The hidden history of product placement

Journal of Broadcasting & Electronic Media, Dec, 2006 by Jay Newell, Charles T. Salmon, Susan Chang

It took a movie about a child-sized alien lost on Earth to place the advertising practice of product placement into the public consciousness. In E.T. the Extra-Terrestrial (Kennedy & Spielberg, 1982) the alien followed a trail of Hershey's Reese's Pieces to his new home. The movie was a hit, sales of Reese's Pieces increased dramatically, and to some the product placement industry was born (Snyder, 1992; Van Biema, 1982). Product placement in motion pictures is now valued at $1.2 billion annually, with television revenues exceeding $1.8 billion (Kivijarv, 2005).

However, this research will contend that product placement was a sophisticated sub-business long before E.T. that was fully integrated into the making and marketing of mass media content as early as the 1920s and that product placement in mass media began with the birth of motion picture projection in the mid-1890s. This research traces the development of product placement from its earliest years to the breakthrough success of E.T. in the early 1980s and shows how product advertising had been intertwined with the business dealings of the motion picture and television communities from their earliest days.

This research also explicates the development of mass media business rationales for product placement. It shows that in motion pictures, product placement was initially the result of intermarrying family ties with business but quickly transformed into a method of reducing the cost of motion picture production while providing no-cost exposure for products. As the distribution of programming changed from local to national, the movie industry soon learned to tie on-screen placements of products with offscreen promotion, thus increasing the potential audience while reducing the out-of-pocket advertising costs.

However, for television, the product placement was seen as a threat to advertising revenue, and an underground trade developed in which program staffs worked with manufacturers' publicity agents to promote products on air. The rewards of product placement available to motion picture producers were less relevant to the television industry, and the strains of grafting motion picture style placements into television are still evident today.

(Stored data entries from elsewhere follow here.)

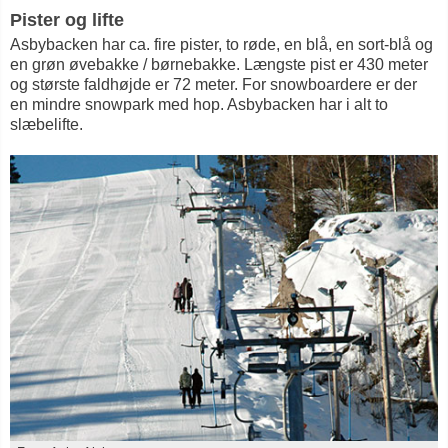
Pister og lifte
Asbybacken har ca. fire pister, to røde, en blå, en sort-blå og
en grøn øvebakke / børnebakke. Længste pist er 430 meter
og største faldhøjde er 72 meter. For snowboardere er der
en mindre snowpark med hop. Asbybacken har i alt to
slæbelifte.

Defining and Researching the Development of Product Placement

The scholarly literature that mentions the development of product placement rarely identifies instances of product placement as occurring prior to the 1980s, and those that do are inconsistent in their evaluation of the beginnings of product placement. Balasubramanian (1994) suggested that product placement was not an organized business until the mid-1980s, whereas Miller (1990a, 1990b) argued that product placement was an unstructured part of Hollywood operations until movies such as E.T. successfully intermixed artistic and commercial endeavors. Wasko (1994) acknowledged instances of product placement as beginning in motion pictures of the mid-1940s, but Eckert (1978) noted activity that would today be called product placement as taking place first in the 1930s.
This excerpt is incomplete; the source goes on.